HOW TO COMPLETE THIS TASK -
Pictures stay out of the copy. Retype exactly, and only, the lines from the one containing "Rietjesdispenser" through the end of the listing below.

# # #

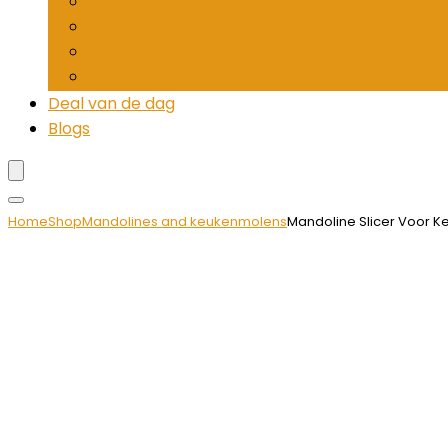
Mandolines and keukenmolens
Pepermolens
Rietjesdispenser
Tandenstokerhouders
Deal van de dag
Blogs
Home
Shop
Mandolines and keukenmolens
Mandoline Slicer Voor K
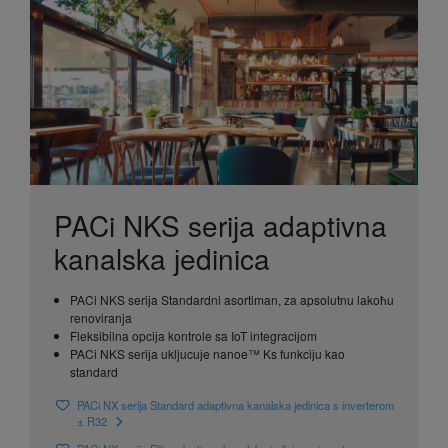
PACi NKS seriјa adaptivna
kanalska јedinica
PACi NKS seriјa Standardni asortiman, za apsolutnu lakoћu
renoviranja
Fleksibilna opciјa kontrole sa IoT integraciјom
PACi NKS seriјa ukljucuјe nanoe™ Ks funkciјu kao
standard
PACi NX serija Standard adaptivna kanalska jedinica s inverterom
± R32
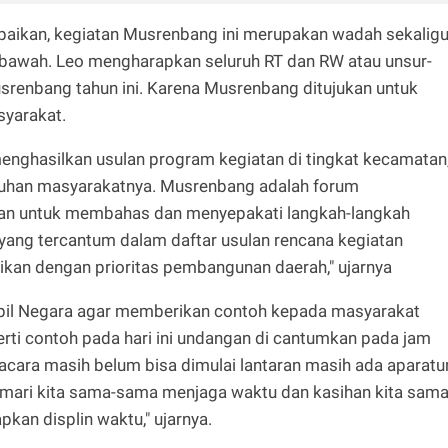
ikan, kegiatan Musrenbang ini merupakan wadah sekalig
bawah. Leo mengharapkan seluruh RT dan RW atau unsur-
usrenbang tahun ini. Karena Musrenbang ditujukan untuk
syarakat.
enghasilkan usulan program kegiatan di tingkat kecamatan
tuhan masyarakatnya. Musrenbang adalah forum
an untuk membahas dan menyepakati langkah-langkah
yang tercantum dalam daftar usulan rencana kegiatan
kan dengan prioritas pembangunan daerah," ujarnya
pil Negara agar memberikan contoh kepada masyarakat
ti contoh pada hari ini undangan di cantumkan pada jam
cara masih belum bisa dimulai lantaran masih ada aparatu
 mari kita sama-sama menjaga waktu dan kasihan kita sam
pkan displin waktu," ujarnya.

# # #

EXPECTED ANSWER -
Rietjesdispenser
Tandenstokerhouders
Deal van de dag
Blogs
Home
Shop
Mandolines and keukenmolens
Mandoline Slicer Voor K
PACi NKS seriјa adaptivna
kanalska јedinica
PACi NKS seriјa Standardni asortiman, za apsolutnu lakoћu
renoviranja
Fleksibilna opciјa kontrole sa IoT integraciјom
PACi NKS seriјa ukljucuјe nanoe™ Ks funkciјu kao
standard
PACi NX serija Standard adaptivna kanalska jedinica s inverterom
± R32
ikan, kegiatan Musrenbang ini merupakan wadah sekalig
bawah. Leo mengharapkan seluruh RT dan RW atau unsur-
usrenbang tahun ini. Karena Musrenbang ditujukan untuk
syarakat.
enghasilkan usulan program kegiatan di tingkat kecamatan
tuhan masyarakatnya. Musrenbang adalah forum
an untuk membahas dan menyepakati langkah-langkah
yang tercantum dalam daftar usulan rencana kegiatan
kan dengan prioritas pembangunan daerah," ujarnya
pil Negara agar memberikan contoh kepada masyarakat
ti contoh pada hari ini undangan di cantumkan pada jam
cara masih belum bisa dimulai lantaran masih ada aparatu
 mari kita sama-sama menjaga waktu dan kasihan kita sam
pkan displin waktu," ujarnya.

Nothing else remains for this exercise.